Abdi Salan Mohammed Hassan was one of just 15 survivors among 85 African refugees — almost all Somalia natives — to be rescued on Oct. 19, 2003, after two weeks of drifting in the open sea. It was the worst episode linked to Lampedusa in recent memory, and a remarkable public outpouring followed, including a funeral for the 13 recovered bodies held by the mayor of Rome at the capital's city hall.

Wanting to learn how and why people end up on such a perilous journey, Time went searching for those who'd made it across the Strait of Sicily. That was what brought us to Abdi Salan's bedside in the Palermo Civic Hospital, where he and other survivors had been helicoptered from Lampedusa after their rescue by Italian police.
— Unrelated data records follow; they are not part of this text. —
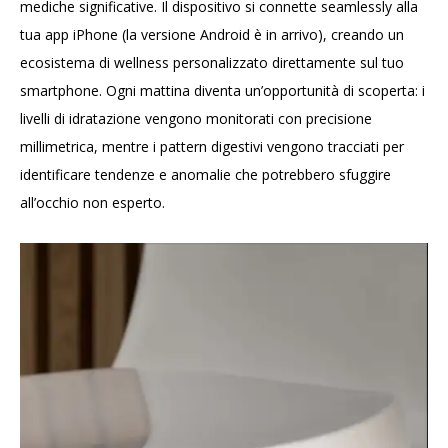
mediche significative. Il dispositivo si connette seamlessly alla
tua app iPhone (la versione Android è in arrivo), creando un
ecosistema di wellness personalizzato direttamente sul tuo
smartphone. Ogni mattina diventa un’opportunità di scoperta: i
livelli di idratazione vengono monitorati con precisione
millimetrica, mentre i pattern digestivi vengono tracciati per
identificare tendenze e anomalie che potrebbero sfuggire
all’occhio non esperto.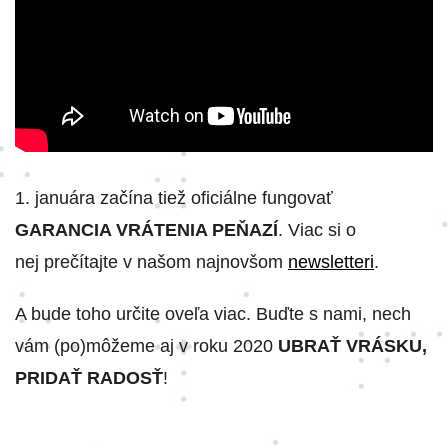
1. januára začína tiež oficiálne fungovať
GARANCIA VRÁTENIA PEŇAZÍ
. Viac si o
nej prečítajte v našom najnovšom
newsletteri
.
A bude toho určite oveľa viac. Buďte s nami, nech
vám (po)môžeme aj v roku 2020
UBRAŤ VRÁSKU,
PRIDAŤ RADOSŤ
!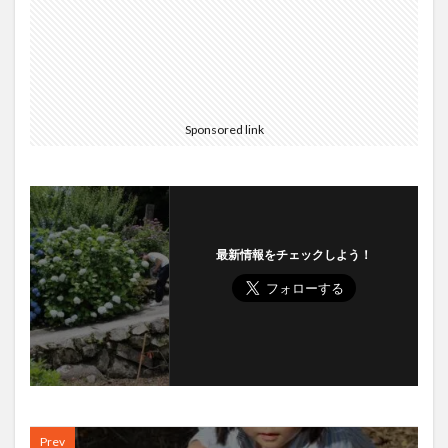
Sponsored link
最新情報をチェックしよう！
Prev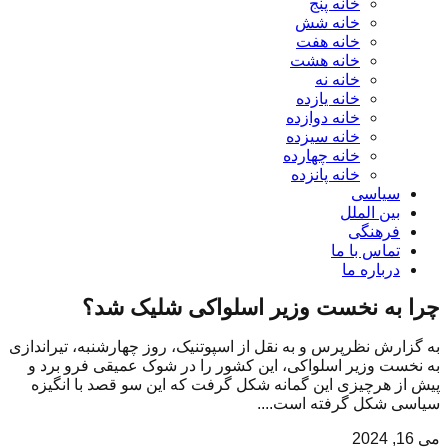
خانه پنج
خانه شش
خانه هفت
خانه هشت
خانه نه
خانه یازده
خانه دوازده
خانه سیزده
خانه چهارده
خانه پانزده
سیاسی
بین الملل
فرهنگی
تماس با ما
درباره ما
چرا به نخست وزیر اسلواکی شلیک شد؟
به گزارش نظرپرس و به نقل از اسپوتنیک، روز چهارشنبه، تیراندازی
به نخست وزیر اسلواکی، این کشور را در شوک عمیقی فرو برد و
پیش از هرچیزی این گمانه شکل گرفت که این سو قصد با انگیزه
سیاسی شکل گرفته است....
می 16, 2024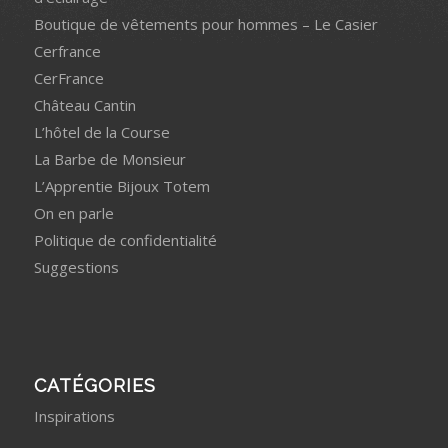
Boutique de vêtements pour hommes – Le Casier
Cerfrance
CerFrance
Château Cantin
L’hôtel de la Course
La Barbe de Monsieur
L’Apprentie Bijoux Totem
On en parle
Politique de confidentialité
Suggestions
CATÉGORIES
Inspirations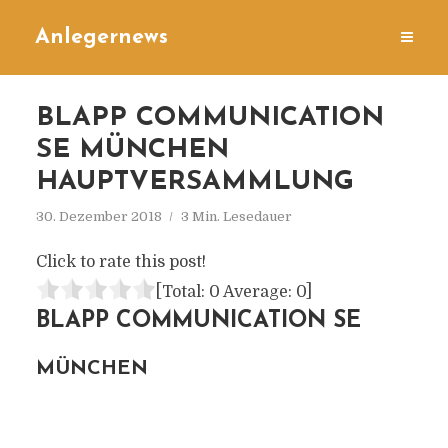
Anlegernews
BLAPP COMMUNICATION
SE MÜNCHEN
HAUPTVERSAMMLUNG
30. Dezember 2018
3 Min. Lesedauer
Click to rate this post!
[Total:
0
Average:
0
]
BLAPP COMMUNICATION SE
MÜNCHEN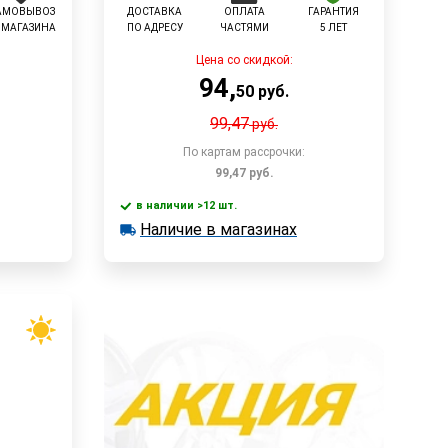
АМОВЫВОЗ
ДОСТАВКА
ОПЛАТА
ГАРАНТИЯ
 МАГАЗИНА
ПО АДРЕСУ
ЧАСТЯМИ
5 ЛЕТ
Цена со скидкой:
94
,
50
руб.
99,47
руб.
По картам рассрочки:
99,47
руб.
в наличии >12 шт.
В корзину
Наличие в магазинах
в наличии >12 шт.
Наличие в магазинах
Быстрый заказ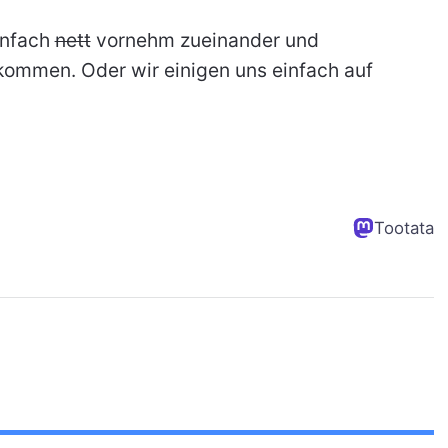
infach
nett
vornehm zueinander und
kommen. Oder wir einigen uns einfach auf
Tootata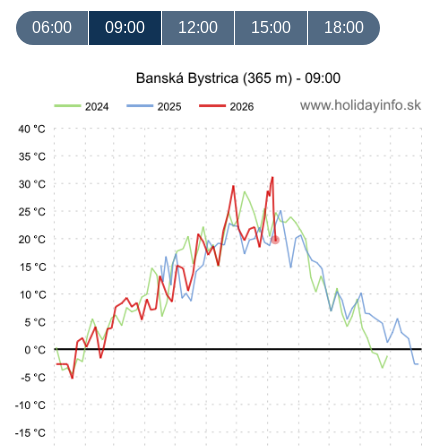
06:00
09:00
12:00
15:00
18:00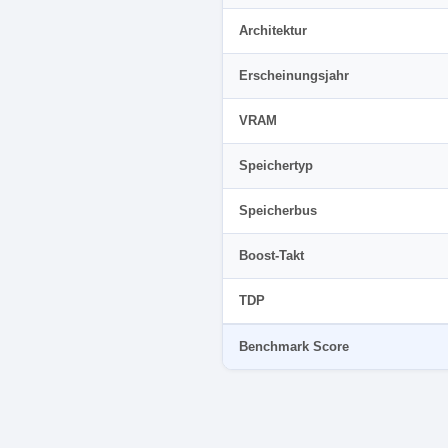
Architektur
Erscheinungsjahr
VRAM
Speichertyp
Speicherbus
Boost-Takt
TDP
Benchmark Score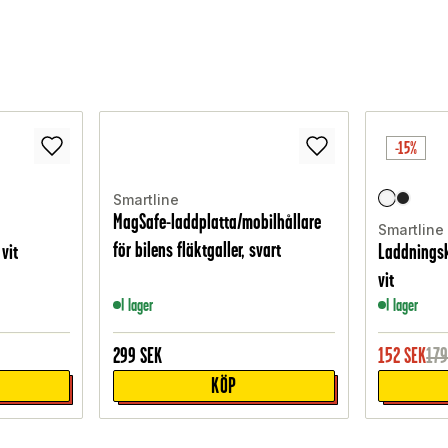
-15%
Smartline
MagSafe-laddplatta/mobilhållare
Smartline
för bilens fläktgaller, svart
 vit
Laddningsk
vit
I lager
I lager
299
SEK
152
SEK
17
KÖP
Ten days later, over the course of five hours and with the help of a Somalian translator, Abdi Salan recounted every step of his eight-month journey from his home in war-torn Mogadishu across the Sahara to Libya. There, he boarded a smuggler's boat for what was supposed to be a 48-hour, 275-km final sprint to a better life. Early on the second day, the 12-m fishing boat's engine suddenly gave out. By the tenth day of drifting, he said, "I saw people dying all around me. I was just waiting to die, too."

Two weeks after Time published a seven-page story on his ordeal, Abdi Salan called to thank me, in a halting mix of Italian and English, for the copy of the magazine I'd sent. That was the last contact we'd had. But in the meantime, the flow of immigrants to Lampedusa has only increased — as has debate across Europe about how to control the tide of illegal human trafficking. So far this year, 17,000 people have arrived on Lampedusa, up from 14,000 in 2003. The European Commission estimates that 3,000 people have died this year in waters off the Italian and Spanish coasts.